Posted By: Jedi_Knight Re: Recovering what you never had - 06/05/14 04:35 AM
Glad to hear you are well;

Have you eliminated all overnights apart?

Are you following the POJA?

Do you have 15-20 hours of UA time weekly?
Posted By: mrEureka Re: Recovering what you never had - 06/05/14 12:35 PM
The advice Dr. Harley offers for recovering from an affair is designed to give you the best chance for recovery. That doesn't mean that recovery is impossible otherwise; it is just less likely.

I can tell you that my recovered marriage is much better than before. A marriage that is "the same" as before is still vulnerable to another affair. You can do better than "the same" if you make a serious effort to employ MB principles into your marriage.
Posted By: Gamma Re: Recovering what you never had - 06/06/14 12:39 AM
PNA,

I get the impression your WW never confessed, felt remorse, or gave you just compensation of any kind.
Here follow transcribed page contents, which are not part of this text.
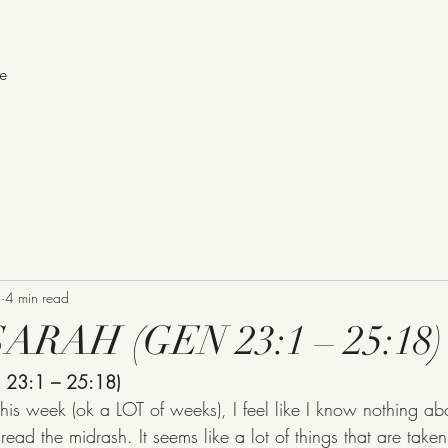
me
1
4 min read
RAH (GEN 23:1 – 25:18)
23:1 – 25:18)
ead the midrash. It seems like a lot of things that are take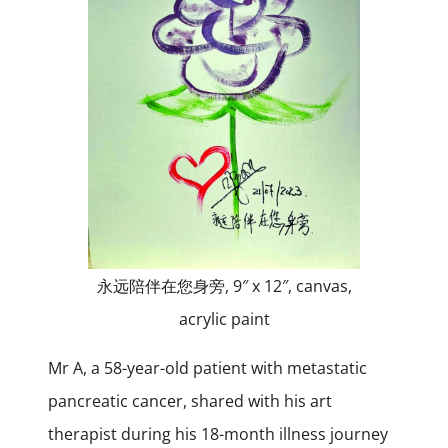
永远陪伴在您身旁, 9″ x 12″, canvas,
acrylic paint
Mr A, a 58-year-old patient with metastatic
pancreatic cancer, shared with his art
therapist during his 18-month illness journey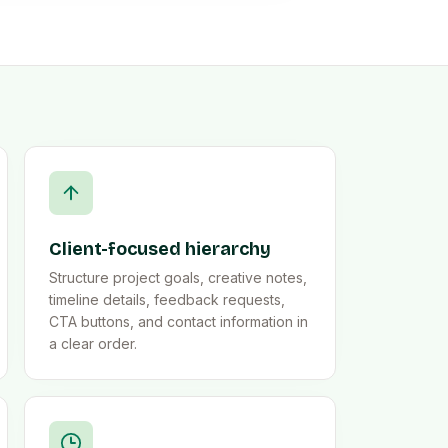
Client-focused hierarchy
Structure project goals, creative notes,
timeline details, feedback requests,
CTA buttons, and contact information in
a clear order.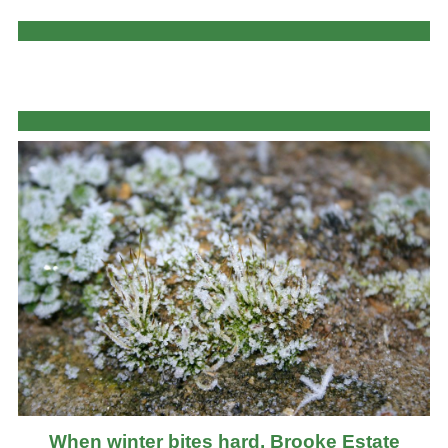
When winter bites hard, Brooke Estate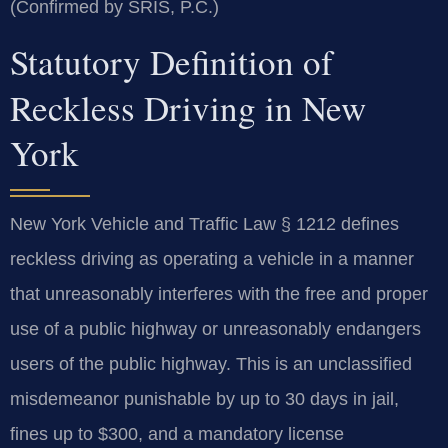
(Confirmed by SRIS, P.C.)
Statutory Definition of
Reckless Driving in New
York
New York Vehicle and Traffic Law § 1212 defines
reckless driving as operating a vehicle in a manner
that unreasonably interferes with the free and proper
use of a public highway or unreasonably endangers
users of the public highway. This is an unclassified
misdemeanor punishable by up to 30 days in jail,
fines up to $300, and a mandatory license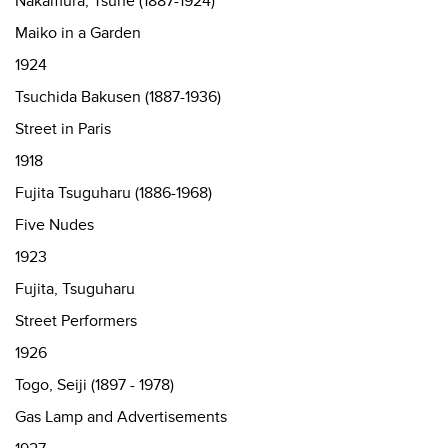
Nakamura, Tsune (1887-1924)
Maiko in a Garden
1924
Tsuchida Bakusen (1887-1936)
Street in Paris
1918
Fujita Tsuguharu (1886-1968)
Five Nudes
1923
Fujita, Tsuguharu
Street Performers
1926
Togo, Seiji (1897 - 1978)
Gas Lamp and Advertisements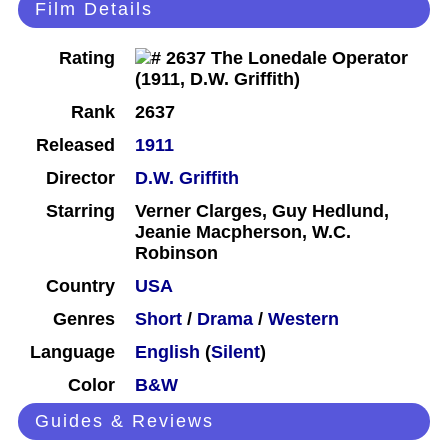
Film Details
Rating
Rank
2637
Released
1911
Director
D.W. Griffith
Starring
Verner Clarges, Guy Hedlund,
Jeanie Macpherson, W.C.
Robinson
Country
USA
Genres
Short
/
Drama
/
Western
Language
English
(
Silent
)
Color
B&W
Guides & Reviews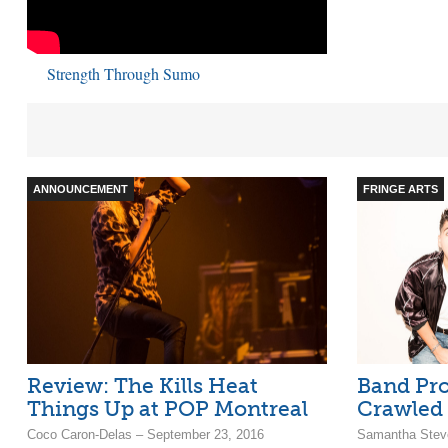
Strength Through Sumo
ANNOUNCEMENT
FRINGE ARTS
Review: The Kills Heat
Band Pro
Things Up at POP Montreal
Crawled 
Coco Caron-Delas – September 23, 2016
Samantha Stev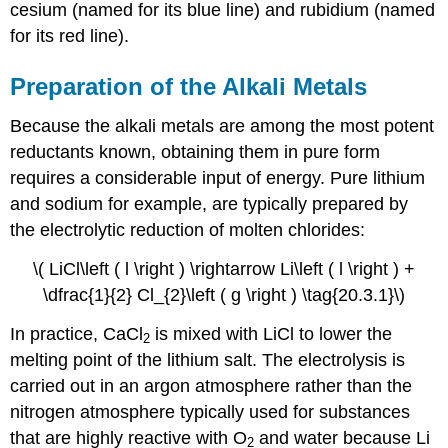
cesium (named for its blue line) and rubidium (named
for its red line).
Preparation of the Alkali Metals
Because the alkali metals are among the most potent
reductants known, obtaining them in pure form
requires a considerable input of energy. Pure lithium
and sodium for example, are typically prepared by
the electrolytic reduction of molten chlorides:
\( LiCl\left ( l \right ) \rightarrow Li\left ( l \right ) +
\dfrac{1}{2} Cl_{2}\left ( g \right ) \tag{20.3.1}\)
In practice, CaCl
is mixed with LiCl to lower the
2
melting point of the lithium salt. The electrolysis is
carried out in an argon atmosphere rather than the
nitrogen atmosphere typically used for substances
that are highly reactive with O
and water because Li
2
WW and the OM escaped without a scratch.

This last affair seems like a repeat of her first affair.

God Bless
Gamma
Posted By: armymama Re: Recovering what you never had - 06/06/14 01:21 PM
This thread reminds me of talking to H's OWH. OW had had three affairs that he knew about and one abortion that he knew about and they continued on without changing much in their marriage. At best, they are miserable. At worst, she has had another affair or two.